The Six Primary Targets

Irwin Redlener, a disaster preparedness expert from Columbia University, highlights six major US cities as prime targets: New York, Chicago, Houston, Los Angeles, San Francisco, and Washington DC. These cities boast critical infrastructure, including financial hubs, governmental centers, and energy facilities, making them attractive to adversaries aiming to maximize destruction and chaos.

Other Potential Targets

Beyond these primary targets, a circulated map based on various data sources suggests additional areas could be in the crosshairs. States like Montana, North Dakota, Colorado, and Wyoming, hosting intercontinental ballistic missile silos and military bases, could be strategic targets. Moreover, states such as Alabama, Arizona, Maryland, New Jersey, Pennsylvania, and Tennessee, with active nuclear plants, might also face risk.

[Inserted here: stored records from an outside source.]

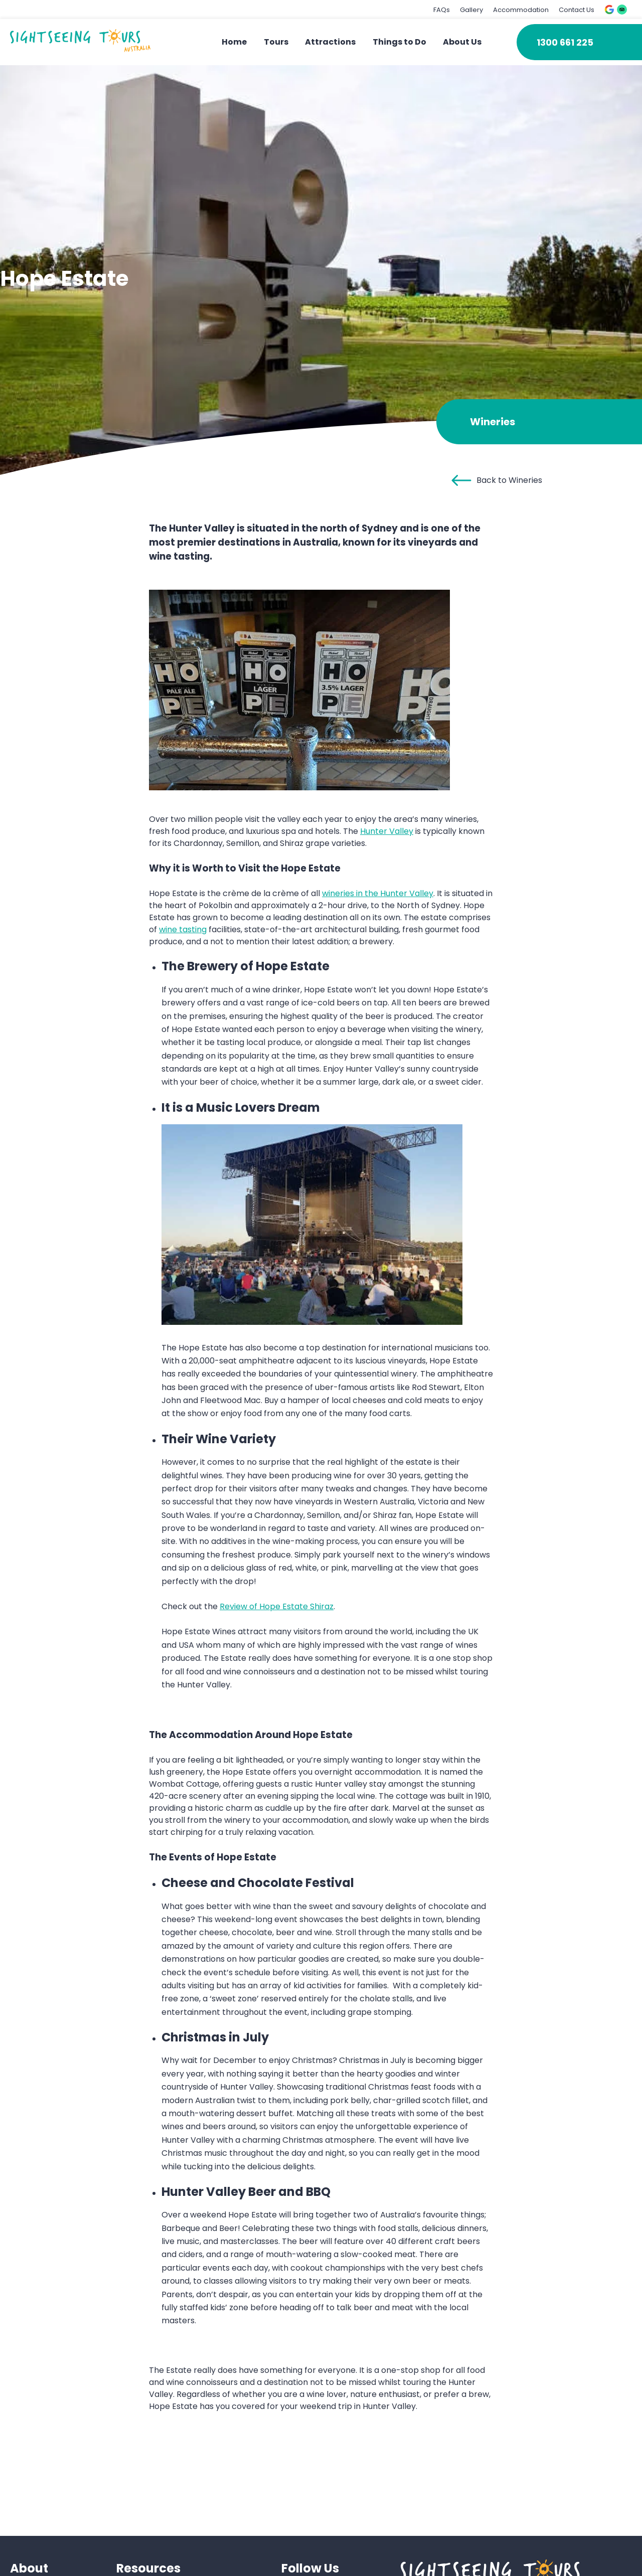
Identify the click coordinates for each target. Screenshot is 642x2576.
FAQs (441, 10)
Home (234, 42)
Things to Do (399, 42)
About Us (462, 42)
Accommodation (521, 10)
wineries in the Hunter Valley (377, 893)
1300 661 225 (565, 42)
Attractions (330, 42)
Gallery (471, 10)
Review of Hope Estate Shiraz (277, 1606)
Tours (276, 42)
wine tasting (183, 929)
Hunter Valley (386, 831)
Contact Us (576, 10)
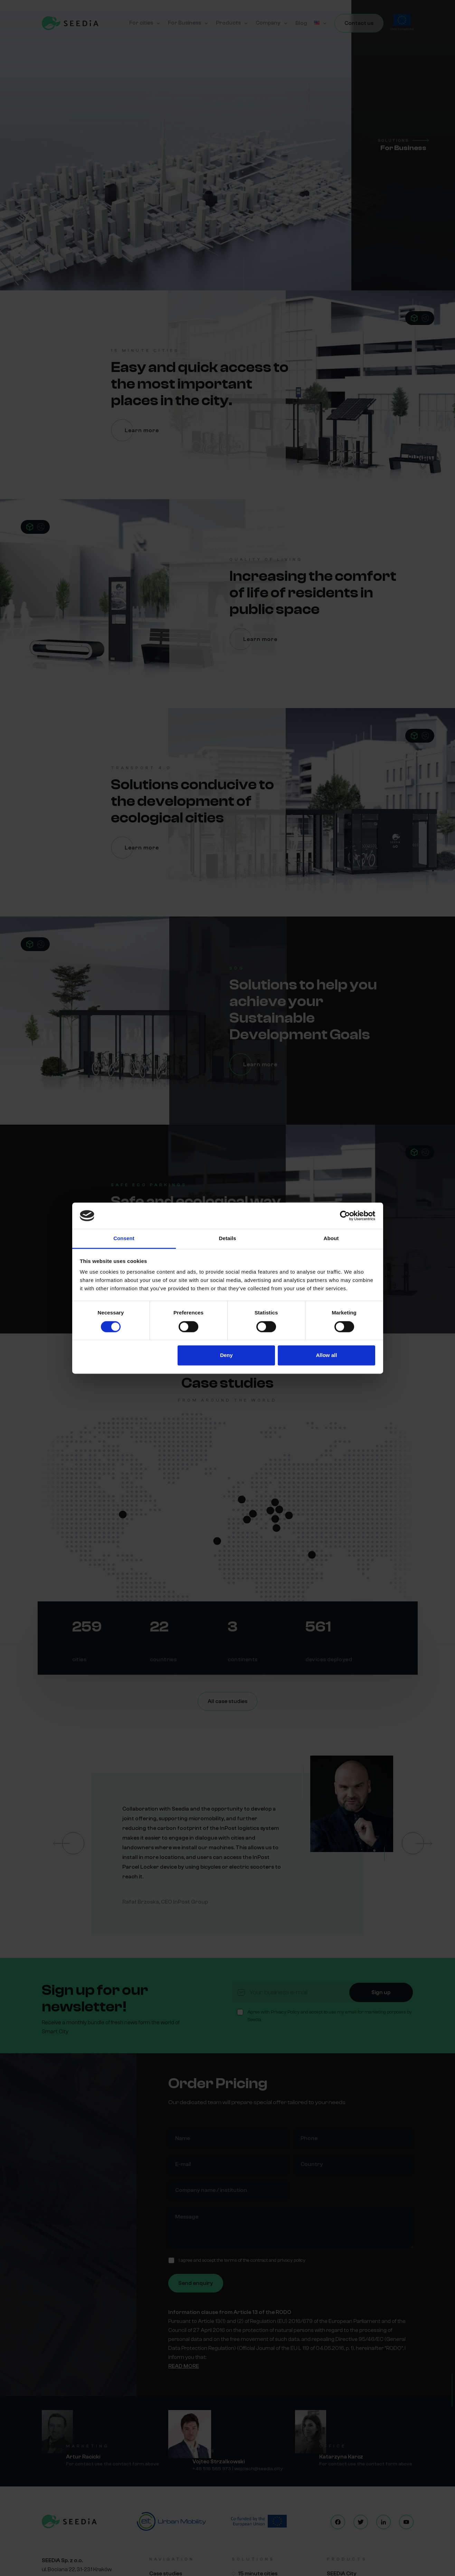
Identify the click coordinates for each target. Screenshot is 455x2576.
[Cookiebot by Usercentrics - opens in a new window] (345, 1215)
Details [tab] (227, 1238)
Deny (226, 1355)
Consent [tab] (123, 1238)
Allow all (326, 1355)
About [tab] (331, 1238)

The Unexpected Kentucky City

Surprisingly, Lexington, Kentucky emerges as an unexpected potential target. Despite being the state’s second-largest city and known for landmarks like the University of Kentucky and the Kentucky Horse Park, Lexington harbors a darker facet. It hosts the Blue Grass Army Depot, a facility storing chemical weapons and conventional munitions, including mustard gas, sarin, and VX nerve agent. Though efforts to destroy these weapons are underway, completion isn’t expected until 2023, leaving Lexington vulnerable to a secondary chemical disaster if a nuclear conflict were to occur.

The Conclusion

While the specific outcomes of a nuclear war are unpredictable, certain areas are deemed more vulnerable based on plausible scenarios and available data. From major urban centers to rural locales housing nuclear assets, the risk spectrum is wide. Diplomacy, cooperation, and disarmament remain the best defenses against nuclear catastrophe. Nonetheless, preparedness and awareness are crucial, ensuring individuals know which areas to avoid or evacuate in the event of such a calamity.